Martine AudusseauMartine Audusseau
Martine Audusseau Pouchard lors de la présentation du livre à la librairie Jaimes de Barcelone, avec Isaac Levy (représentant de la LICRA) /DR
Écrit par Francis Mateo
Publié le 12 décembre 2022

La journaliste Martine Audusseau Pouchard, ex-correspondante de RTL en Espagne, part à la recherche de ses racines dans son livre L'épingle de Berlin. Une quête personnelle qui résonne avec l'histoire des Juifs en Espagne, et les relations douloureuses de ce peuple persécuté au pays de l'inquisition. Un ouvrage de réconciliation et de compréhension de cette "mémoire mnésique", ou mémoire de l 'inconscient, qui concerne tout autant les individus que les nations.

 

 

Quelle est la genèse de "L'épingle de Berlin"?

C'est un peu le hasard - ou le destin - qui m'a conduit à m'installer dans le village catalan au nom très évocateur de Matajudaica, dont la racine juive est évidente. J'ai également beaucoup travaillé, comme journaliste, sur l'histoire des Juifs en Espagne, où j'avais toujours éprouvé le besoin de m'installer sans savoir pourquoi. Et puis, encore par hasard, il y a cette visite de ma sœur au musée de la grande synagogue de Berlin, et cette épingle à cravate avec une double étoile de David exposée dans l'une des vitrines: la même que celle de ma grand-mère ! Une épingle qui apparaît comme une pièce à conviction supplémentaire parmi tous les éléments qui me laissent penser aux éventuelles origines juives de ma famille. C'est le réveil d'une mémoire mnésique personnelle, cette vérité tellement cachée au fil des générations qu'elle est difficile à exprimer. Une histoire enfouie que l'on porterait depuis des siècles, de génération en génération.

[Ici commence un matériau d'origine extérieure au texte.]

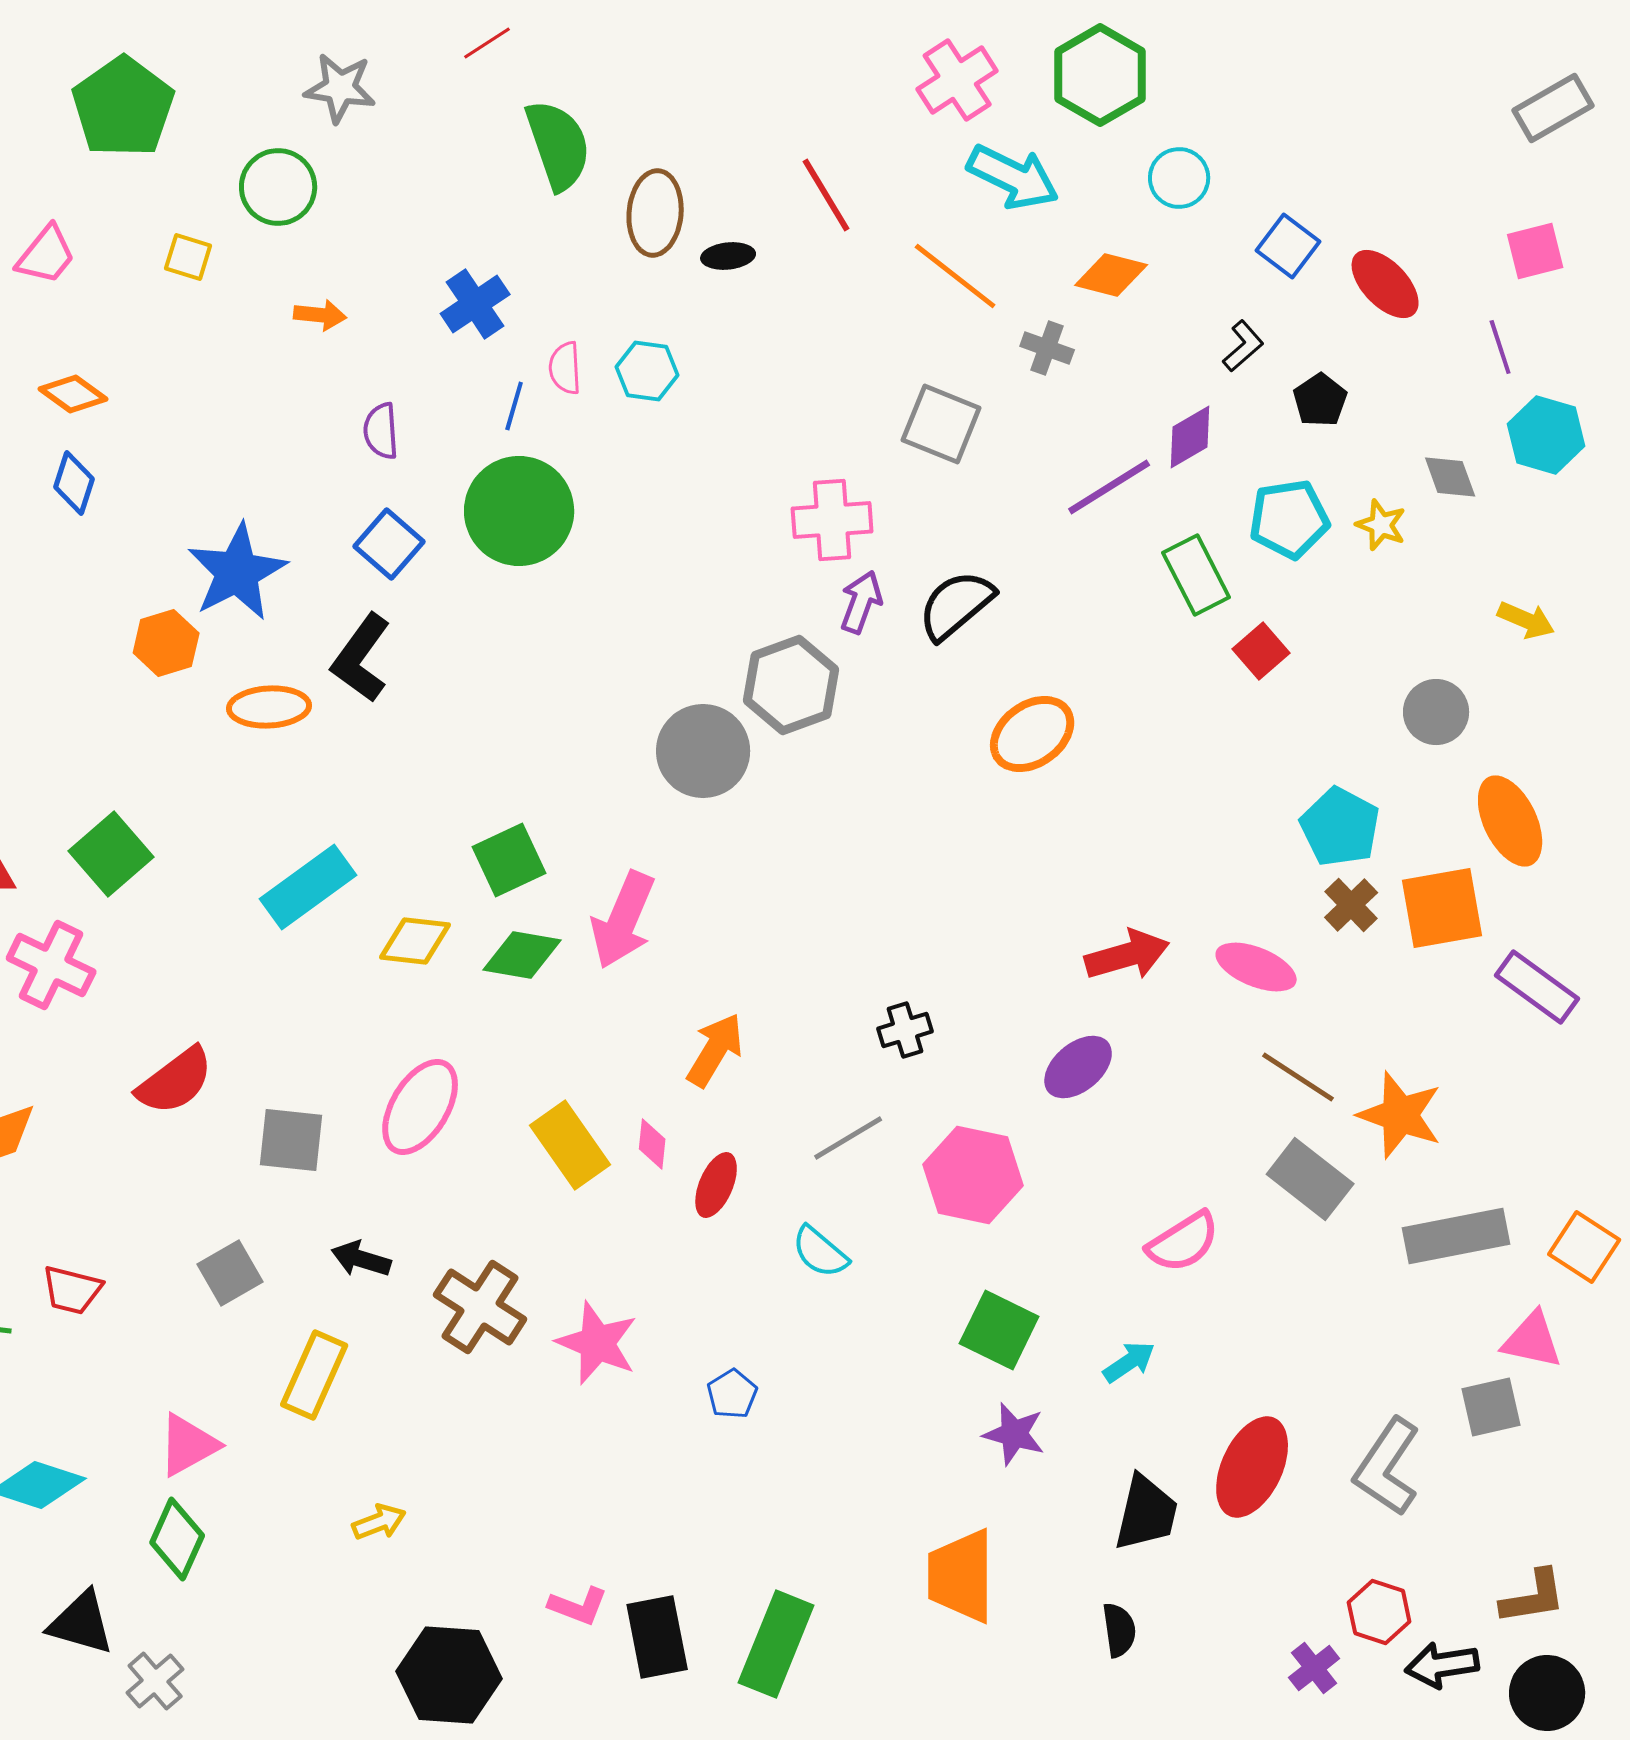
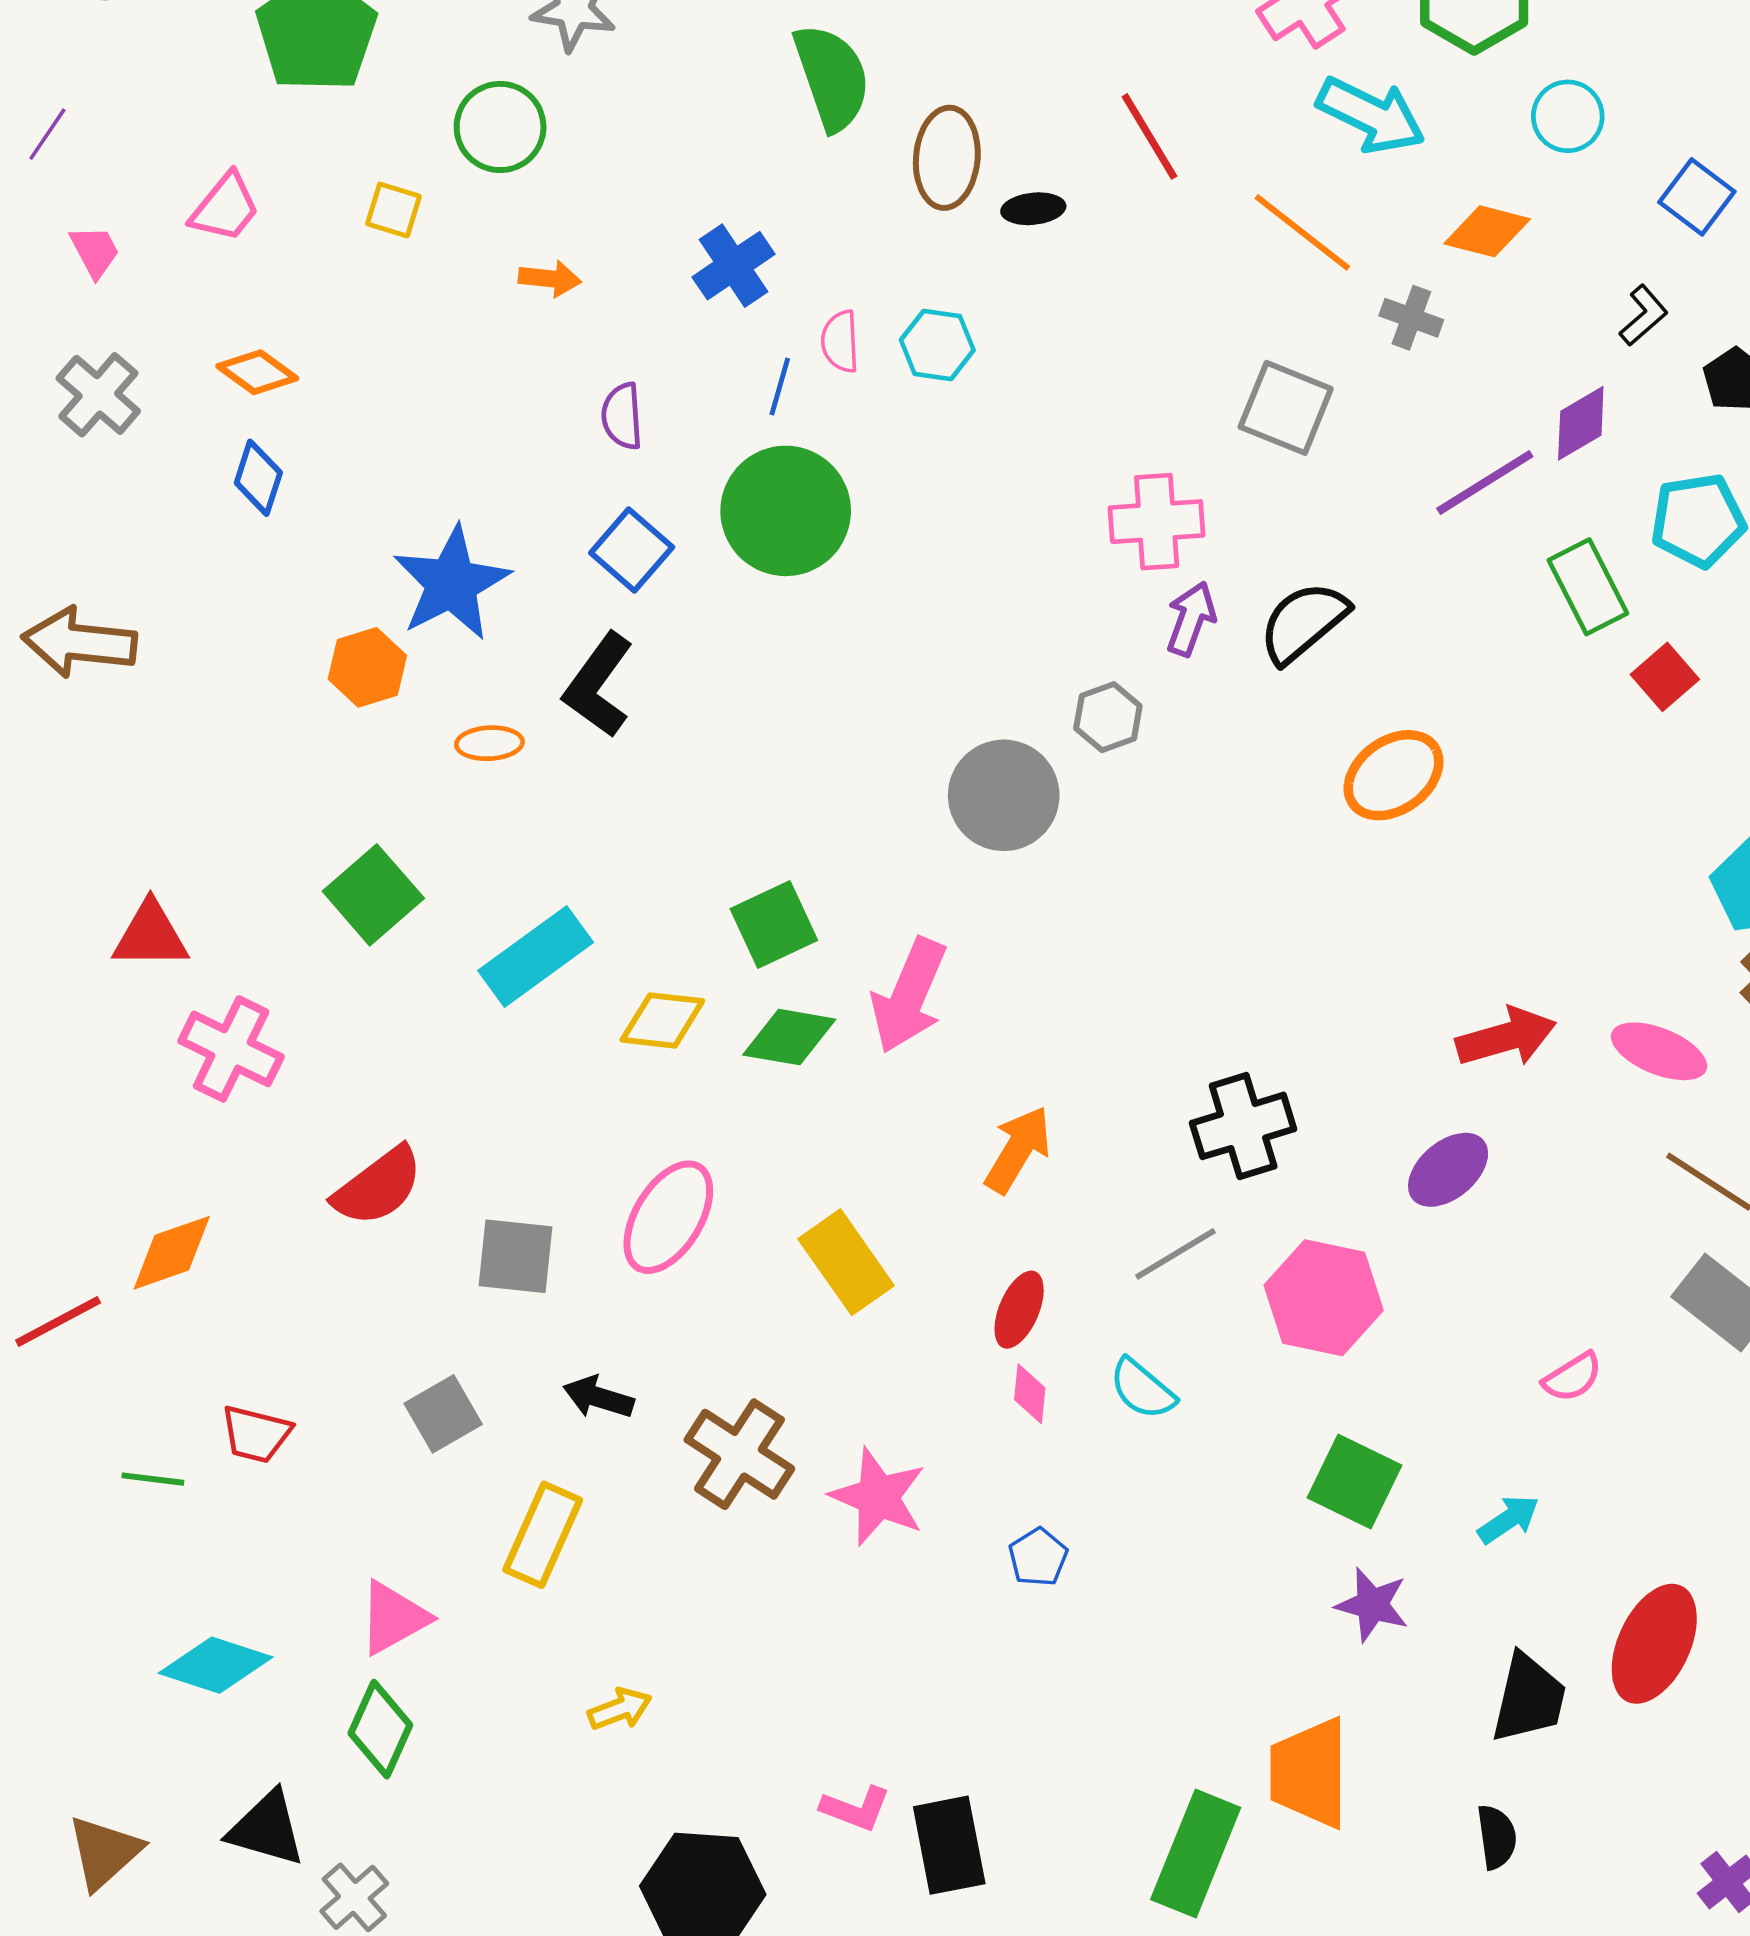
gray hexagon: (791, 685) -> (1108, 717), size x0.6
orange ellipse: (269, 707) -> (489, 743), size x0.7
green square: (111, 854) -> (373, 895), moved
black cross: (905, 1030) -> (1243, 1126), size x1.6
pink diamond: (652, 1144) -> (1030, 1394), moved
pink semicircle: (1183, 1242) -> (1572, 1377), size x0.7
green rectangle: (776, 1644) -> (1196, 1854), moved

On estime que 20% de la population espagnole aurait des origines juives.

Cette mémoire enfouie est aussi celle des Juifs en Espagne?

En effet. C'est l'histoire de tous ces Juifs qui ont quitté l'Espagne en 1492, menacés de mort par une inquisition brutale, obligés de partir sans délai et sans rien. C'est aussi l'histoire de ceux qui se sont convertis pour pouvoir rester, quitte à continuer à pratiquer et transmettre leur religion en cachette. On estime d'ailleurs que 20% de la population espagnole aurait des origines juives.

L'antisémitisme est toujours présent, hélas. Même si l'Espagne n'est pas le pays le plus exposé

Comment ces origines cachées apparaissent-elles aujourd'hui?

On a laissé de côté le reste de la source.